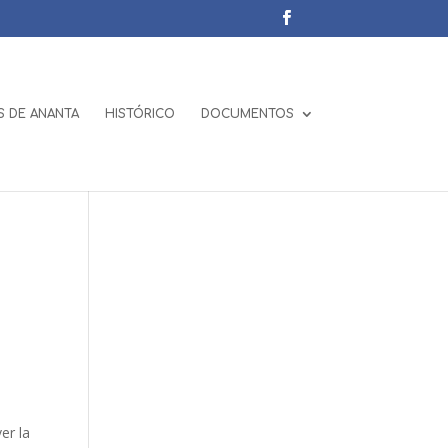
 DE ANANTA
HISTÓRICO
DOCUMENTOS
er la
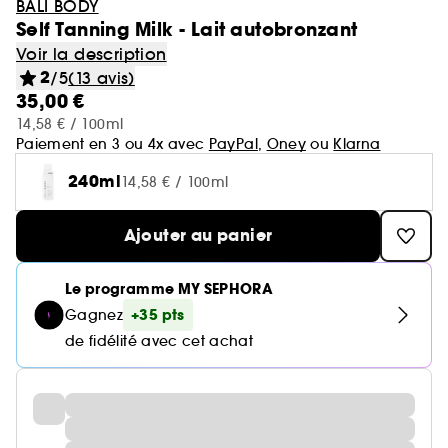
BALI BODY
Self Tanning Milk - Lait autobronzant
Voir la description
2
/5
(13 avis)
35,00 €
14,58 € / 100ml
Paiement en 3 ou 4x avec
PayPal
,
Oney
ou
Klarna
240ml
14,58 € / 100ml
Ajouter au panier
Le programme MY SEPHORA
+35 pts
Gagnez
de fidélité avec cet achat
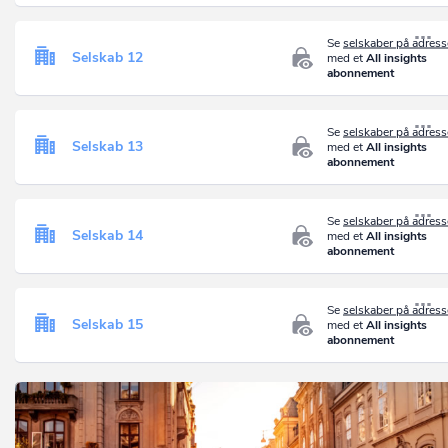
Se
selskaber på adres
Selskab 12
med et
All insights
abonnement
Se
selskaber på adres
Selskab 13
med et
All insights
abonnement
Se
selskaber på adres
Selskab 14
med et
All insights
abonnement
Se
selskaber på adres
Selskab 15
med et
All insights
abonnement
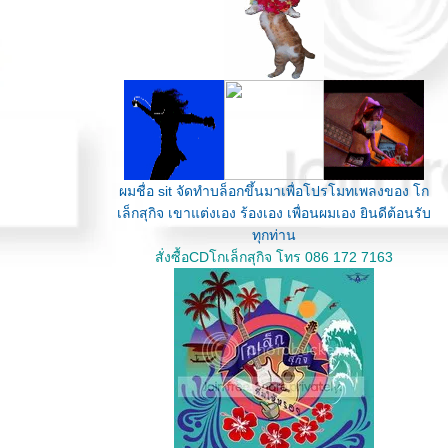
ผมชื่อ sit จัดทำบล็อกขึ้นมาเพื่อโปรโมทเพลงของ โก
เล็กสุกิจ เขาแต่งเอง ร้องเอง เพื่อนผมเอง ยินดีต้อนรับ
ทุกท่าน
สั่งซื้อCDโกเล็กสุกิจ โทร 086 172 7163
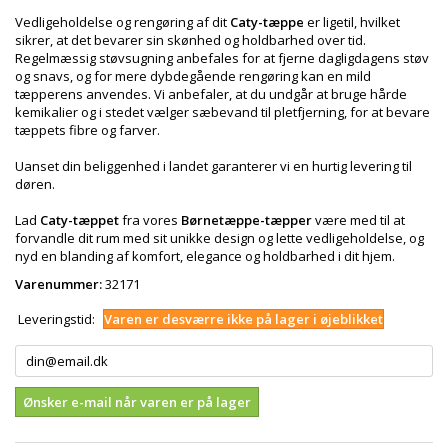
Vedligeholdelse og rengøring af dit
Caty-tæppe
er ligetil, hvilket
sikrer, at det bevarer sin skønhed og holdbarhed over tid.
Regelmæssig støvsugning anbefales for at fjerne dagligdagens støv
og snavs, og for mere dybdegående rengøring kan en mild
tæpperens anvendes. Vi anbefaler, at du undgår at bruge hårde
kemikalier og i stedet vælger sæbevand til pletfjerning, for at bevare
tæppets fibre og farver.
Uanset din beliggenhed i landet garanterer vi en hurtig levering til
døren.
Lad
Caty-tæppet
fra vores
Børnetæppe-tæpper
være med til at
forvandle dit rum med sit unikke design og lette vedligeholdelse, og
nyd en blanding af komfort, elegance og holdbarhed i dit hjem.
Varenummer:
32171
Leveringstid:
Varen er desværre ikke på lager i øjeblikket
Ønsker e-mail når varen er på lager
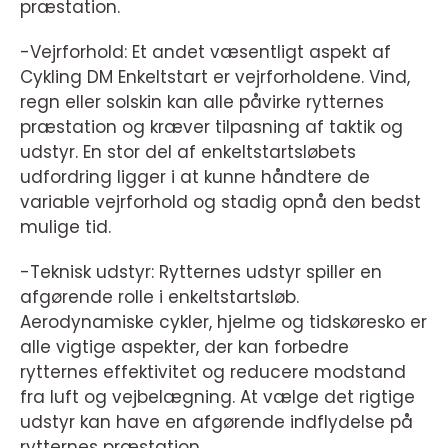
præstation.
-Vejrforhold: Et andet væsentligt aspekt af
Cykling DM Enkeltstart er vejrforholdene. Vind,
regn eller solskin kan alle påvirke rytternes
præstation og kræver tilpasning af taktik og
udstyr. En stor del af enkeltstartsløbets
udfordring ligger i at kunne håndtere de
variable vejrforhold og stadig opnå den bedst
mulige tid.
-Teknisk udstyr: Rytternes udstyr spiller en
afgørende rolle i enkeltstartsløb.
Aerodynamiske cykler, hjelme og tidskøresko er
alle vigtige aspekter, der kan forbedre
rytternes effektivitet og reducere modstand
fra luft og vejbelægning. At vælge det rigtige
udstyr kan have en afgørende indflydelse på
rytternes præstation.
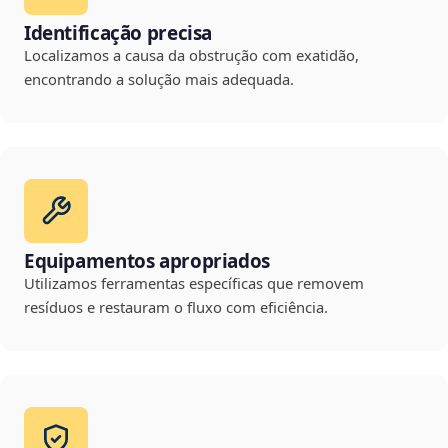
Identificação precisa
Localizamos a causa da obstrução com exatidão,
encontrando a solução mais adequada.
Equipamentos apropriados
Utilizamos ferramentas específicas que removem
resíduos e restauram o fluxo com eficiência.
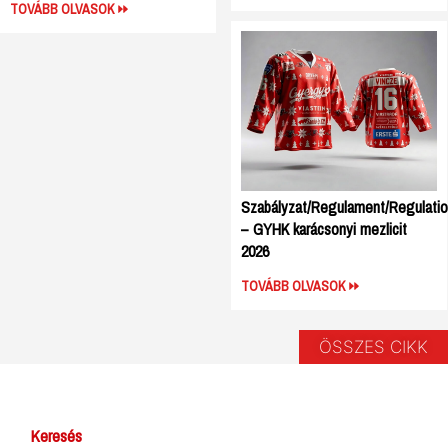
TOVÁBB OLVASOK
Szabályzat/Regulament/Regulati
– GYHK karácsonyi mezlicit
2026
TOVÁBB OLVASOK
ÖSSZES CIKK
Keresés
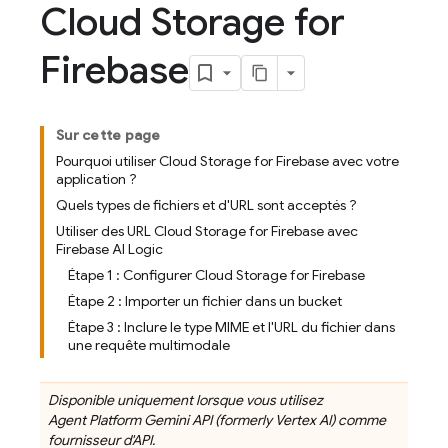
Cloud Storage for
Firebase
Sur cette page
Pourquoi utiliser Cloud Storage for Firebase avec votre
application ?
Quels types de fichiers et d'URL sont acceptés ?
Utiliser des URL Cloud Storage for Firebase avec
Firebase AI Logic
Étape 1 : Configurer Cloud Storage for Firebase
Étape 2 : Importer un fichier dans un bucket
Étape 3 : Inclure le type MIME et l'URL du fichier dans
une requête multimodale
Disponible uniquement lorsque vous utilisez
Agent Platform
Gemini API (formerly Vertex AI)
comme
fournisseur d'API.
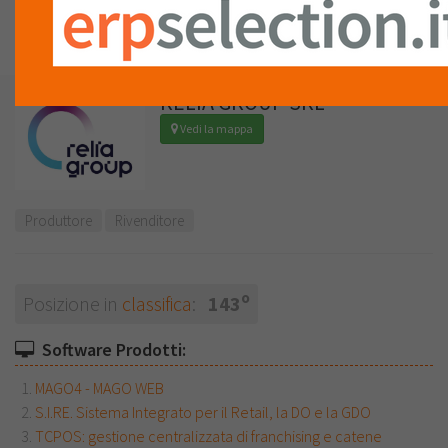
LISTA
RECENSIONI (0)
RELIA GROUP SRL
Vedi la mappa
Produttore
Rivenditore
o
Posizione in
classifica
:
143
Software Prodotti:
MAGO4 - MAGO WEB
S.I.RE. Sistema Integrato per il Retail, la DO e la GDO
TCPOS: gestione centralizzata di franchising e catene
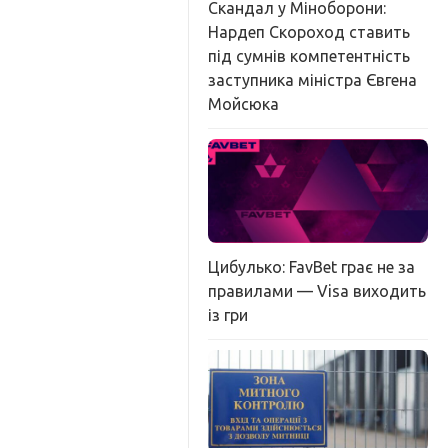
Скандал у Міноборони:
Нардеп Скороход ставить
під сумнів компетентність
заступника міністра Євгена
Мойсюка
Цибулько: FavBet грає не за
правилами — Visa виходить
із гри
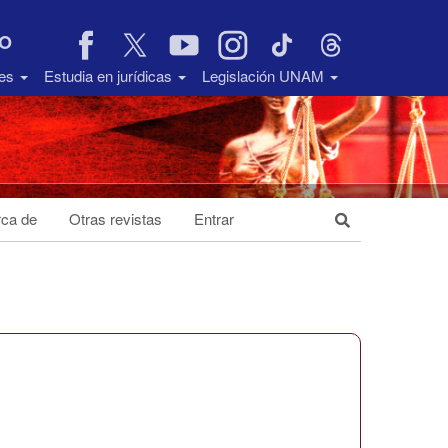
VO
des
Estudia en jurídicas
Legislación UNAM
ca de
Otras revistas
Entrar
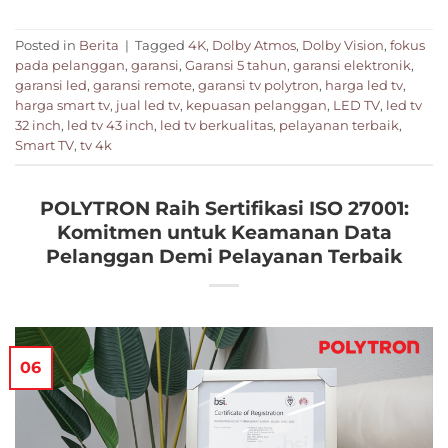
Posted in
Berita
|
Tagged
4K
,
Dolby Atmos
,
Dolby Vision
,
fokus
pada pelanggan
,
garansi
,
Garansi 5 tahun
,
garansi elektronik
,
garansi led
,
garansi remote
,
garansi tv polytron
,
harga led tv
,
harga smart tv
,
jual led tv
,
kepuasan pelanggan
,
LED TV
,
led tv
32 inch
,
led tv 43 inch
,
led tv berkualitas
,
pelayanan terbaik
,
Smart TV
,
tv 4k
POLYTRON Raih Sertifikasi ISO 27001:
Komitmen untuk Keamanan Data
Pelanggan Demi Pelayanan Terbaik
06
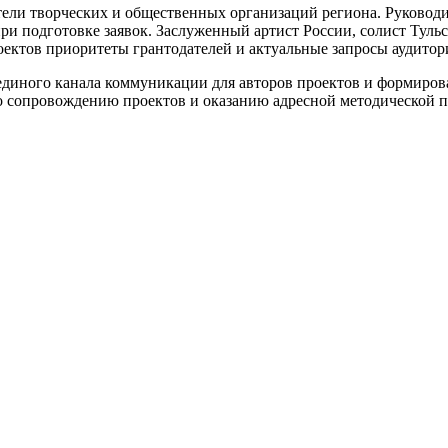
тели творческих и общественных организаций региона. Руково
ри подготовке заявок. Заслуженный артист России, солист Тул
оектов приоритеты грантодателей и актуальные запросы аудитор
единого канала коммуникации для авторов проектов и формиров
по сопровождению проектов и оказанию адресной методической 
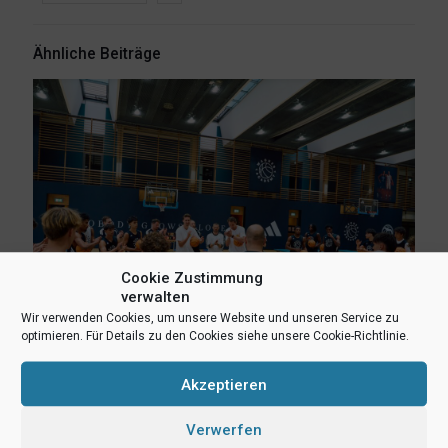
Ähnliche Beiträge
Cookie Zustimmung
verwalten
Wir verwenden Cookies, um unsere Website und unseren Service zu
optimieren. Für Details zu den Cookies siehe unsere Cookie-Richtlinie.
Akzeptieren
8. August 2026
Erlebnis Wagner-Academy! Lernen von den NBA-Stars Franz
Verwerfen
und Moritz Wagner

REQUIRED ACTION: In the listing above, find the line containing "Szabályzat/Regulament/Regulati". Output it and every line after it up to and including the line containing "Firebase AI Logic", exactly, but skip the pictures.

TASK SOLUTION:
Szabályzat/Regulament/Regulati
– GYHK karácsonyi mezlicit
2026
TOVÁBB OLVASOK
ÖSSZES CIKK
Keresés
Cloud Storage for
Firebase
Sur cette page
Pourquoi utiliser Cloud Storage for Firebase avec votre
application ?
Quels types de fichiers et d'URL sont acceptés ?
Utiliser des URL Cloud Storage for Firebase avec
Firebase AI Logic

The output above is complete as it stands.